Esta semana, una de sus millones de adeptas pregunta a 'La Ordenatriz' cómo limpiarlas en profundidad. Se llevan a la playa, al campo, para hacer turismo por la ciudad, para ir la oficina... ¡Son todoterreno!

Y eso hace que acumulen suciedad y sudor de tanto trote. La manera de dejarlas impecables es tan sencilla como mágica, pero antes... un poco de historia de este modelo.

El responsable de su salto a la pasarela de moda fue Marc Jacobs, en 1993, para su ya mítico desfile de estilo grunge para la firma Perry Ellis.

Las lucieron las modelos, entre las que se encontraba Kate Moss, y se desató la locura. Más de tres décadas después, siguen siendo las sandalias más deseadas del verano, presentes en diferentes marcas que se inspiran en su diseño.

Están fabricadas en distintos materiales, como piel, ante, corcho y goma, lo que hace que su limpieza integral sea especial. Begoña Pérez, experta en orden y limpieza, nos da el producto ideal: su famosa fórmula mágica.
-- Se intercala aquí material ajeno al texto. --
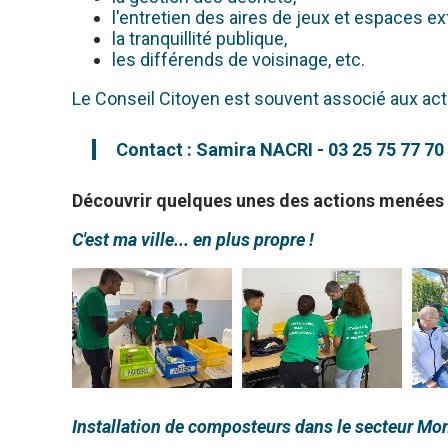
l'entretien des aires de jeux et espaces ex
la tranquillité publique,
les différends de voisinage, etc.
Le Conseil Citoyen est souvent associé aux ac
Contact : Samira NACRI - 03 25 75 77 70
Découvrir quelques unes des actions menées p
C'est ma ville... en plus propre !
Installation de composteurs dans le secteur Mon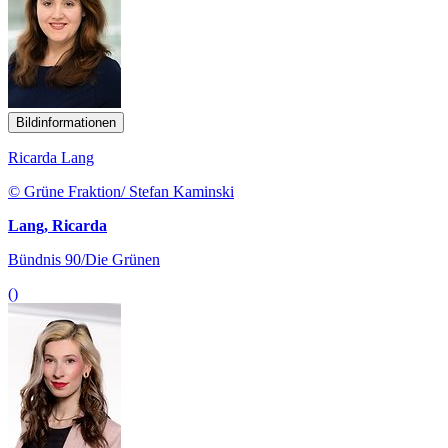
Bildinformationen
Ricarda Lang
© Grüne Fraktion/ Stefan Kaminski
Lang, Ricarda
Bündnis 90/Die Grünen
()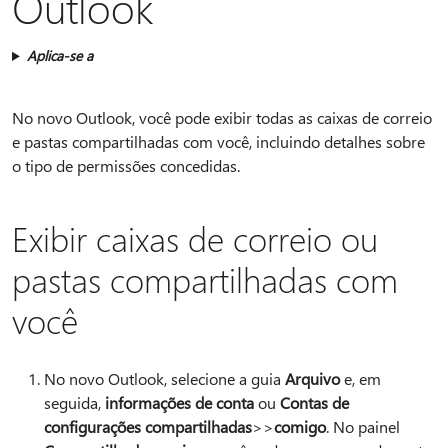
Outlook
Aplica-se a
No novo Outlook, você pode exibir todas as caixas de correio
e pastas compartilhadas com você, incluindo detalhes sobre
o tipo de permissões concedidas.
Exibir caixas de correio ou
pastas compartilhadas com
você
No novo Outlook, selecione a guia
Arquivo
e, em
seguida,
informações de conta
ou
Contas de
configurações compartilhadas
>
>
comigo
. No painel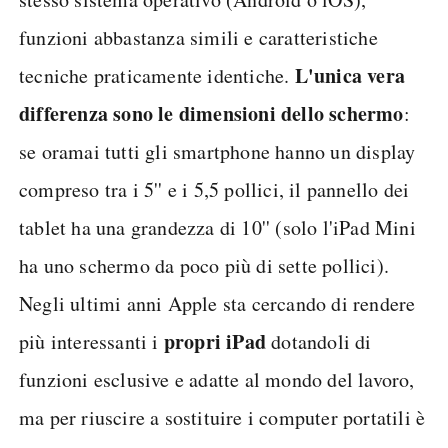
funzioni abbastanza simili e caratteristiche
L'unica vera
tecniche praticamente identiche.
differenza sono le dimensioni dello schermo
:
se oramai tutti gli smartphone hanno un display
compreso tra i 5'' e i 5,5 pollici, il pannello dei
tablet ha una grandezza di 10'' (solo l'iPad Mini
ha uno schermo da poco più di sette pollici).
Negli ultimi anni Apple sta cercando di rendere
propri iPad
più interessanti i
dotandoli di
funzioni esclusive e adatte al mondo del lavoro,
ma per riuscire a sostituire i computer portatili è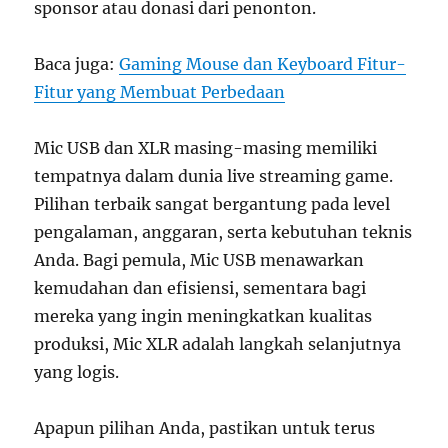
sponsor atau donasi dari penonton.
Baca juga:
Gaming Mouse dan Keyboard Fitur-
Fitur yang Membuat Perbedaan
Mic USB dan XLR masing-masing memiliki
tempatnya dalam dunia live streaming game.
Pilihan terbaik sangat bergantung pada level
pengalaman, anggaran, serta kebutuhan teknis
Anda. Bagi pemula, Mic USB menawarkan
kemudahan dan efisiensi, sementara bagi
mereka yang ingin meningkatkan kualitas
produksi, Mic XLR adalah langkah selanjutnya
yang logis.
Apapun pilihan Anda, pastikan untuk terus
Un modelo de las famosas sandalias de la marca alemana. iStock

¿Qué lleva?

  • 500 ml de agua caliente.
  • Jabón en escamas.
  • 70 ml de amoniaco.

Se disuelve todo en agua, se deja enfriar y se introduce el líquido en una botella de espray.

El paso a paso

  • Coloca las sandalias dentro de una cubeta vacía. Esto nos servirá para trabajar cómodamente y recoger el exceso de líquido sin manchar nada.
  • Pulveriza la fórmula mágica generosamente sobre las tiras (ya sean de piel, sintéticas o ante) y la superficie del calzado. Con un cepillo de dientes, ve frotando con movimientos circulares para levantar la suciedad acumulada.
  • Para la parte interior de corcho y la suela de goma, aplica el producto y frota con un estropajo enérgicamente. La misión es quitar todos los restos de sudor que quedan en la zona que está en contacto con el pie. Así se elimina el olor también.
  • Cuando las tengamos listas, pasa un paño ligeramente humedecido con agua para retirar los restos que se hayan desprendido.
  • Déjalas secar pero nunca las pongas directamente al sol para evitar que se agrieten.

Y ya están listas para volver a usar y convertirlas en las verdaderas estrellas de tus estilismos. Sólo queda preguntarse... ¿por qué las siguen llamando ugly shoes?